The night I lost my virginity was the first time my first high school boyfriend turned on me, though it wouldn’t be the last. We were all ready, had been planning for weeks, and at the last minute I got scared and said I wanted to wait. He told me calmly that no one besides him would ever want me and that if I did not “put out” he would leave me. Did I not realize how difficult I was, how much patience it took to be with me?
Those words resonated. I had heard them many times before throughout my life. They sounded true. I put out, terrified of what my life would be without him. In the end he dishonored me in every possible way. He cheated on me repeatedly, stalked me when we broke up and smashed a window in my house.
The next time it happened I was eighteen and in college. This boy and I moved in together right away. People said we reminded them of their grandparents who had been married for fifty years. People said we were perfect for each other. People said, awwww, because of how he loved me. Because my household growing up was unstable, I felt I had finally found a home. He meant everything to me.
Over time, things degenerated, beginning when he read my journal, a place that had always been sacred, where I could unleash hell if I wanted to. He began checking the odometer when I left the apartment to make sure I had only gone as far as I said. He isolated me from my friends who were almost all boys, which he hated. He insisted we shower together and hardly ever let me be alone. He demanded sex several times a day. If I said I didn’t want to, he accused me of cheating.
The controlling downward spiral was hard to define. It was incremental. It happened so slowly that it took me a while to figure out I was bound and even longer to figure out why I had allowed it to happen.

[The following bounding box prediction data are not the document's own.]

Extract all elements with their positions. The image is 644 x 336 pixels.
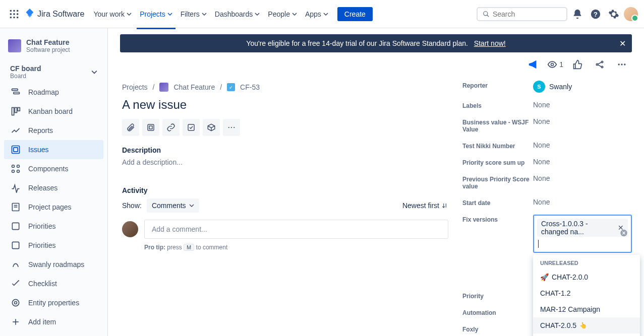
field-prev-priority[interactable]: Previous Priority Score value None xyxy=(462,170,632,194)
activity-filter-dropdown[interactable]: Comments xyxy=(147,198,199,213)
share-icon[interactable] xyxy=(592,56,608,73)
sidebar-item-priorities-2[interactable]: Priorities xyxy=(4,236,103,255)
sidebar-board-selector[interactable]: CF board Board xyxy=(4,61,103,83)
nav-dashboards[interactable]: Dashboards xyxy=(212,6,263,22)
box-action-button[interactable] xyxy=(203,119,220,136)
jira-logo[interactable]: Jira Software xyxy=(24,9,84,20)
project-header[interactable]: Chat Feature Software project xyxy=(4,38,103,61)
svg-point-9 xyxy=(484,11,488,15)
sidebar-item-issues[interactable]: Issues xyxy=(4,140,103,159)
nav-apps[interactable]: Apps xyxy=(302,6,331,22)
notifications-icon[interactable] xyxy=(569,6,586,22)
field-fix-versions: Fix versions Cross-1.0.0.3 - changed na.… xyxy=(462,211,632,257)
breadcrumb-project[interactable]: Chat Feature xyxy=(173,83,215,91)
components-icon xyxy=(10,163,21,174)
svg-rect-7 xyxy=(13,17,15,18)
settings-icon[interactable] xyxy=(606,6,622,22)
sidebar-item-reports[interactable]: Reports xyxy=(4,121,103,140)
breadcrumb-projects[interactable]: Projects xyxy=(122,83,148,91)
banner-close-icon[interactable]: ✕ xyxy=(619,39,626,48)
svg-rect-0 xyxy=(10,10,12,11)
description-input[interactable]: Add a description... xyxy=(122,158,448,166)
field-priority-score[interactable]: Priority score sum up None xyxy=(462,154,632,170)
link-button[interactable] xyxy=(162,119,180,136)
watch-button[interactable]: 1 xyxy=(547,59,563,70)
dropdown-option[interactable]: 🚀CHAT-2.0.0 xyxy=(533,269,640,285)
sidebar-item-priorities[interactable]: Priorities xyxy=(4,217,103,236)
sidebar-add-item[interactable]: Add item xyxy=(4,312,103,331)
trial-banner: You're eligible for a free 14-day trial … xyxy=(120,34,632,52)
nav-filters[interactable]: Filters xyxy=(178,6,210,22)
svg-point-30 xyxy=(15,302,17,304)
fix-versions-input[interactable]: Cross-1.0.0.3 - changed na... ✕ xyxy=(533,215,632,253)
dropdown-option[interactable]: MAR-12 Campaign xyxy=(533,301,640,317)
add-child-button[interactable] xyxy=(142,119,159,136)
comment-input[interactable]: Add a comment... xyxy=(144,220,448,239)
fix-versions-dropdown: UNRELEASED 🚀CHAT-2.0.0 CHAT-1.2 MAR-12 C… xyxy=(533,255,640,336)
reports-icon xyxy=(10,125,21,136)
sidebar-item-entity[interactable]: Entity properties xyxy=(4,293,103,312)
clear-all-icon[interactable] xyxy=(620,229,628,239)
main-content: You're eligible for a free 14-day trial … xyxy=(108,28,644,336)
app-switcher-icon[interactable] xyxy=(6,6,22,22)
svg-point-35 xyxy=(601,61,603,62)
svg-rect-27 xyxy=(12,223,19,229)
task-type-icon: ✓ xyxy=(227,83,235,91)
sidebar-item-releases[interactable]: Releases xyxy=(4,178,103,197)
field-labels[interactable]: Labels None xyxy=(462,97,632,113)
svg-point-47 xyxy=(231,127,232,128)
search-input-container[interactable] xyxy=(477,7,567,21)
like-icon[interactable] xyxy=(569,56,586,73)
sidebar-item-pages[interactable]: Project pages xyxy=(4,197,103,217)
sort-button[interactable]: Newest first xyxy=(402,201,448,210)
svg-rect-14 xyxy=(14,92,20,94)
svg-rect-2 xyxy=(17,10,18,11)
dropdown-option[interactable]: CHAT-2.0.5👆 xyxy=(533,317,640,333)
svg-point-46 xyxy=(228,127,229,128)
field-test-nikki[interactable]: Test Nikki Number None xyxy=(462,137,632,154)
show-label: Show: xyxy=(122,201,142,210)
dropdown-option[interactable]: CHAT-1.2 xyxy=(533,285,640,301)
breadcrumb-issue-key[interactable]: CF-53 xyxy=(240,83,260,91)
issue-title[interactable]: A new issue xyxy=(122,98,448,112)
svg-rect-18 xyxy=(12,146,20,154)
priorities-icon xyxy=(10,221,21,232)
svg-rect-43 xyxy=(149,126,152,129)
more-actions-icon[interactable] xyxy=(614,56,630,73)
sidebar-item-swanly[interactable]: Swanly roadmaps xyxy=(4,255,103,274)
banner-cta-link[interactable]: Start now! xyxy=(474,39,506,47)
priorities-icon xyxy=(10,240,21,251)
create-button[interactable]: Create xyxy=(337,7,373,21)
project-icon xyxy=(159,83,168,92)
sidebar-item-components[interactable]: Components xyxy=(4,159,103,178)
entity-icon xyxy=(10,297,21,308)
svg-line-37 xyxy=(598,62,602,64)
plus-icon xyxy=(10,316,21,327)
svg-line-10 xyxy=(487,15,489,16)
nav-people[interactable]: People xyxy=(265,6,300,22)
user-avatar[interactable] xyxy=(624,7,638,21)
chevron-down-icon xyxy=(189,204,194,207)
nav-projects[interactable]: Projects xyxy=(137,6,175,22)
nav-your-work[interactable]: Your work xyxy=(90,6,135,22)
project-avatar-icon xyxy=(8,39,21,52)
sidebar-item-roadmap[interactable]: Roadmap xyxy=(4,83,103,102)
field-business-value[interactable]: Business value - WSJF Value None xyxy=(462,113,632,137)
checklist-action-button[interactable] xyxy=(183,119,200,136)
svg-text:?: ? xyxy=(594,10,598,18)
feedback-icon[interactable] xyxy=(525,56,541,73)
board-icon xyxy=(10,106,21,117)
field-start-date[interactable]: Start date None xyxy=(462,194,632,211)
attach-button[interactable] xyxy=(122,119,139,136)
dropdown-option[interactable]: CHAT-4.0.0 xyxy=(533,333,640,336)
more-actions-button[interactable] xyxy=(223,119,240,136)
pages-icon xyxy=(10,201,21,213)
help-icon[interactable]: ? xyxy=(588,6,604,22)
field-reporter[interactable]: Reporter S Swanly xyxy=(462,77,632,97)
sidebar: Chat Feature Software project CF board B… xyxy=(0,28,108,336)
search-input[interactable] xyxy=(493,10,561,18)
sidebar-item-checklist[interactable]: Checklist xyxy=(4,274,103,293)
sidebar-item-kanban[interactable]: Kanban board xyxy=(4,102,103,121)
svg-point-29 xyxy=(12,299,19,306)
svg-point-41 xyxy=(624,63,625,65)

Sally Jesse Raphael saved me. It was a talk show that came on in the afternoon and one day when he was in class I watched. The subject was emotional abuse in relationships. She talked about the sex, the isolation, the fear. I had a bowl of pasta in my lap and I remember dropping the fork. I saw myself clearly for the first time in a year and understood that this situation wasn’t special. This was textbook emotional abuse.
His temper, his demands, the fact that I hadn’t written a word in my journal that wasn’t tailored to him—it all came into focus.
I left him pretty soon after that. My friend pulled up to the apartment in his mom’s minivan, I ran inside, grabbed all my clothes, shoved them into the van, and we sped off. I didn’t so much fear that my boyfriend would hurt me that day, but I never wanted to be cornered again, animal-like. I never wanted to crouch or to hide or to be anything other than I was ever again. I didn’t want to hear him say for the thousandth time the thing that had started with the first boy: that I was difficult, complicated, too much for anyone but him and that I should be grateful he was with me at all.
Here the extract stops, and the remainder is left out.